The decision lead Montaño, who ran the USATF's USA Outdoor Track and Field Championships while eight months pregnant in 2014, to take on a new sponsorship — this time from ASICS.
"After leaving Nike for their ill practice towards pregnant athletes, I was told 'not to worry about my contract' by ASICS when I became pregnant," Montaño, who was sponsored by Nike from 2010 to 2016, shared in her Facebook post on Thursday. "Fast-forward a few months after having my daughter, I was called by ASICS saying let's schedule a call to talk about your contract. My stomach dropped."
Montaño claims that ASICS told her they would reduce her contract based on her 2014 performance.
"I was shocked," Montaño wrote. "It is true in 2014 I did not hit performance goals, but I did go to work as long as I could."
Montaño ran five miles the day before delivering her daughter at 2:30 in the morning.

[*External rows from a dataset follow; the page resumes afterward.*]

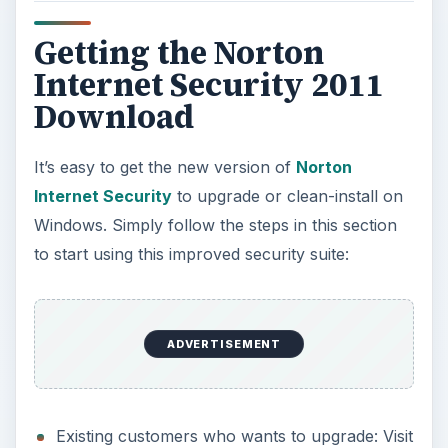
offer a free upgrade to Norton Internet
Security 2011. Continue by downloading the
download manager that will automatically
remove existing and versions of the security
suite. There’s no need to activate again if
you’ve already activated the previous version.
New customers who wants to try NIS 2011:
Visit
Norton Update Center
also, and then
click on the “
Choose My Product Manually
”
option. The browser will be redirected to a
page that has an option to select the version
and product name to upgrade from. Since you
don’t already have a Norton product, simply
select Norton Internet Security in the drop-
down menu for the product, and then select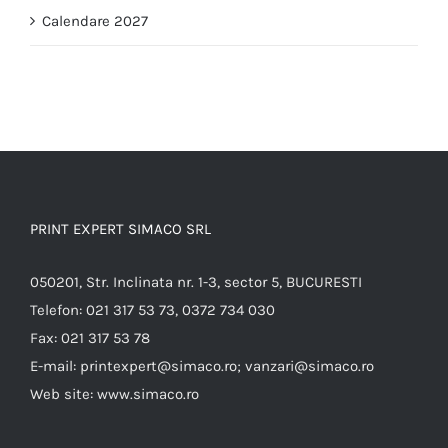
Calendare 2027
PRINT EXPERT SIMACO SRL
050201, Str. Inclinata nr. 1-3, sector 5, BUCURESTI
Telefon:
021 317 53 73, 0372 734 030
Fax:
021 317 53 78
E-mail:
printexpert@simaco.ro; vanzari@simaco.ro
Web site:
www.simaco.ro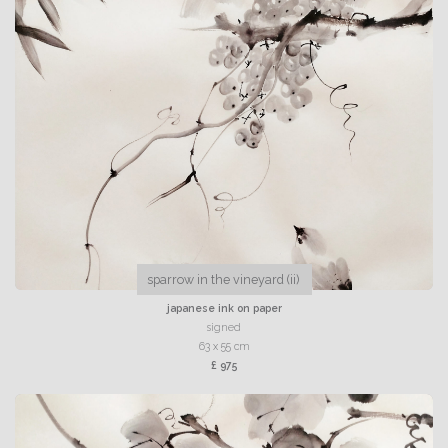
sparrow in the vineyard (ii)
japanese ink on paper
signed
63 x 55 cm
£ 975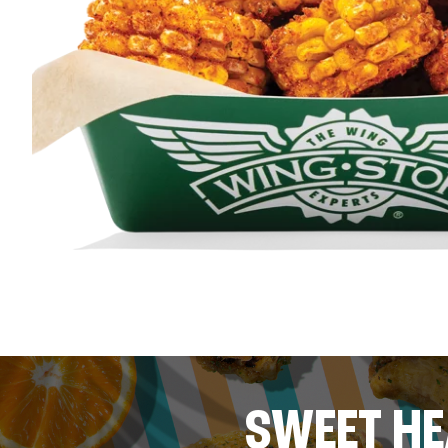
SWEET HE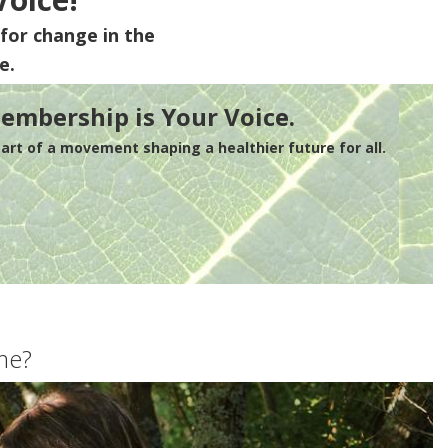
for change in the
e.
embership is Your Voice.
rt of a movement shaping a healthier future for all.
me?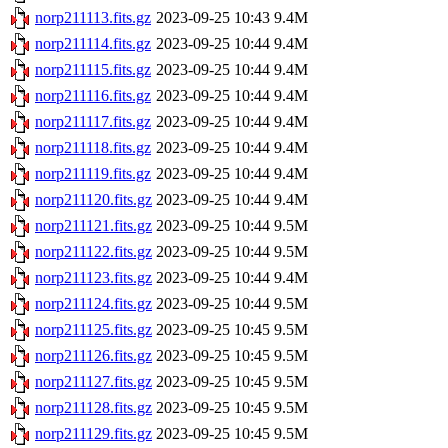
norp211113.fits.gz
2023-09-25 10:43
9.4M
norp211114.fits.gz
2023-09-25 10:44
9.4M
norp211115.fits.gz
2023-09-25 10:44
9.4M
norp211116.fits.gz
2023-09-25 10:44
9.4M
norp211117.fits.gz
2023-09-25 10:44
9.4M
norp211118.fits.gz
2023-09-25 10:44
9.4M
norp211119.fits.gz
2023-09-25 10:44
9.4M
norp211120.fits.gz
2023-09-25 10:44
9.4M
norp211121.fits.gz
2023-09-25 10:44
9.5M
norp211122.fits.gz
2023-09-25 10:44
9.5M
norp211123.fits.gz
2023-09-25 10:44
9.4M
norp211124.fits.gz
2023-09-25 10:44
9.5M
norp211125.fits.gz
2023-09-25 10:45
9.5M
norp211126.fits.gz
2023-09-25 10:45
9.5M
norp211127.fits.gz
2023-09-25 10:45
9.5M
norp211128.fits.gz
2023-09-25 10:45
9.5M
norp211129.fits.gz
2023-09-25 10:45
9.5M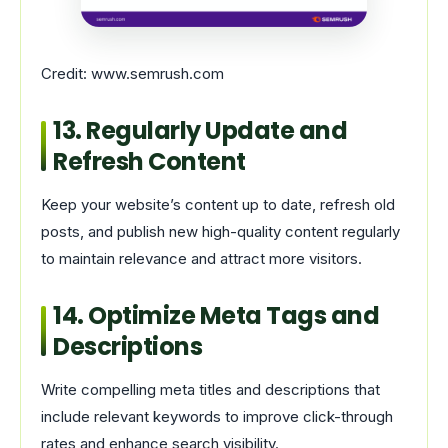
Credit: www.semrush.com
13. Regularly Update and
Refresh Content
Keep your website’s content up to date, refresh old
posts, and publish new high-quality content regularly
to maintain relevance and attract more visitors.
14. Optimize Meta Tags and
Descriptions
Write compelling meta titles and descriptions that
include relevant keywords to improve click-through
rates and enhance search visibility.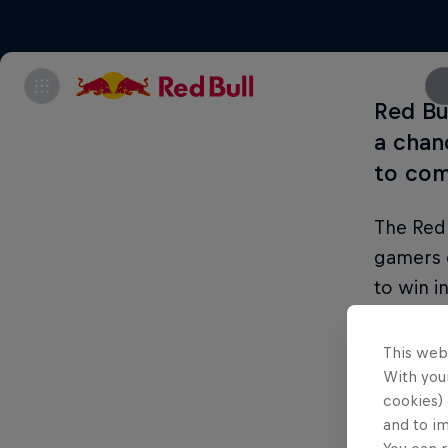
Red Bu
a chan
to co
The Red 
gamers 
to win i
been run
Pakistan
This web
With your
In Asia,
cookies) 
and to i
being ab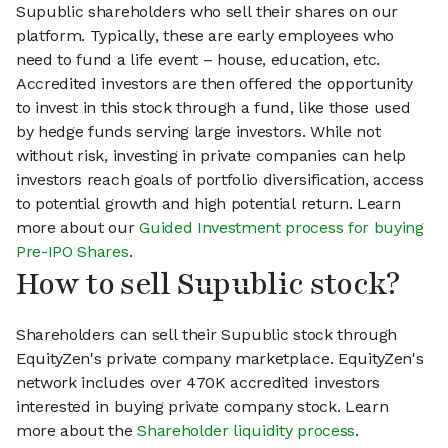
Supublic shareholders who sell their shares on our
platform. Typically, these are early employees who
need to fund a life event – house, education, etc.
Accredited investors are then offered the opportunity
to invest in this stock through a fund, like those used
by hedge funds serving large investors. While not
without risk, investing in private companies can help
investors reach goals of portfolio diversification, access
to potential growth and high potential return. Learn
more about our
Guided Investment process for buying
Pre-IPO Shares
.
How to sell Supublic stock?
Shareholders can sell their Supublic stock through
EquityZen's private company marketplace. EquityZen's
network includes over 470K accredited investors
interested in buying private company stock. Learn
more about the
Shareholder liquidity process
.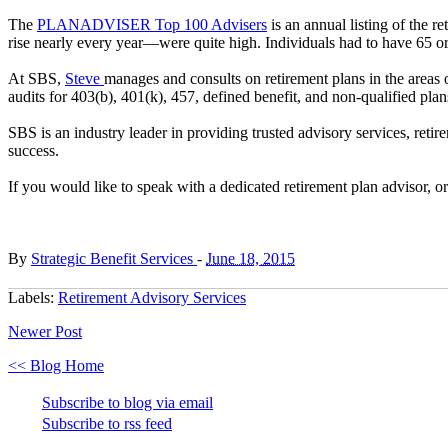
The
PLANADVISER Top 100 Advisers
is an annual listing of the r
rise nearly every year—were quite high. Individuals had to have 65 or
At SBS,
Steve
manages and consults on retirement plans in the areas of
audits for 403(b), 401(k), 457, defined benefit, and non-qualified pla
SBS is an industry leader in providing trusted advisory services, reti
success.
If you would like to speak with a dedicated retirement plan advisor, 
By
Strategic Benefit Services
-
June 18, 2015
Labels:
Retirement Advisory Services
Newer Post
<< Blog Home
Subscribe to blog via email
Subscribe to rss feed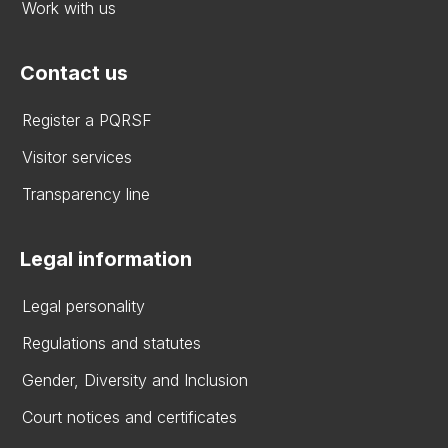
Work with us
Contact us
Register a PQRSF
Visitor services
Transparency line
Legal information
Legal personality
Regulations and statutes
Gender, Diversity and Inclusion
Court notices and certificates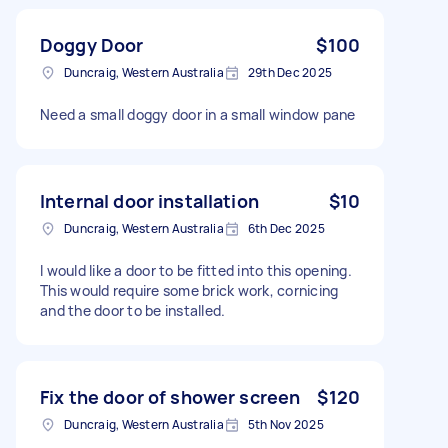
Doggy Door
$100
Duncraig, Western Australia
29th Dec 2025
Need a small doggy door in a small window pane
Internal door installation
$10
Duncraig, Western Australia
6th Dec 2025
I would like a door to be fitted into this opening.
This would require some brick work, cornicing
and the door to be installed.
Fix the door of shower screen
$120
Duncraig, Western Australia
5th Nov 2025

"After a long fight ,I was still reduced in 2015," Montaño shared.
Montaño went on to outline her schedule of juggling training as well as motherhood. "I mean, if I'm not working... what is work?" she wrote.
Earlier this month, Nike provided a statement to CBS that read, "Nike is proud to sponsor thousands of female athletes. As is common practice in our industry, our agreements do include performance-based payment reductions. Historically, a few female athletes had performance-based reductions applied. We recognized that there was inconsistency in our approach across different sports and in 2018 we standardized our approach across all sports so that no female athlete is penalized financially for pregnancy."
ASICS did not immediately respond to Yahoo Lifestyle's requests for comment.